Start of Data for the task

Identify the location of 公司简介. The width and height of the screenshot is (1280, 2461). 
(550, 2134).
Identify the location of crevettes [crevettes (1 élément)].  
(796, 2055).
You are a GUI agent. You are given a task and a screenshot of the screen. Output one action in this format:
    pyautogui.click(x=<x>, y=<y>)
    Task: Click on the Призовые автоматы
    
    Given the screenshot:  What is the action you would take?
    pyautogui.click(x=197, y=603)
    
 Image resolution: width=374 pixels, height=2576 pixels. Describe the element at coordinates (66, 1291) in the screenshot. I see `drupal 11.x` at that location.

End of Data for the task

**Task brief**
A complete, exact copy of the entries is required.

**Response to this exercise**
Identify the location of 公司简介. The width and height of the screenshot is (1280, 2461). 
(550, 2134).
Identify the location of crevettes [crevettes (1 élément)].  
(796, 2055).
You are a GUI agent. You are given a task and a screenshot of the screen. Output one action in this format:
    pyautogui.click(x=<x>, y=<y>)
    Task: Click on the Призовые автоматы
    
    Given the screenshot:  What is the action you would take?
    pyautogui.click(x=197, y=603)
    
 Image resolution: width=374 pixels, height=2576 pixels. Describe the element at coordinates (66, 1291) in the screenshot. I see `drupal 11.x` at that location.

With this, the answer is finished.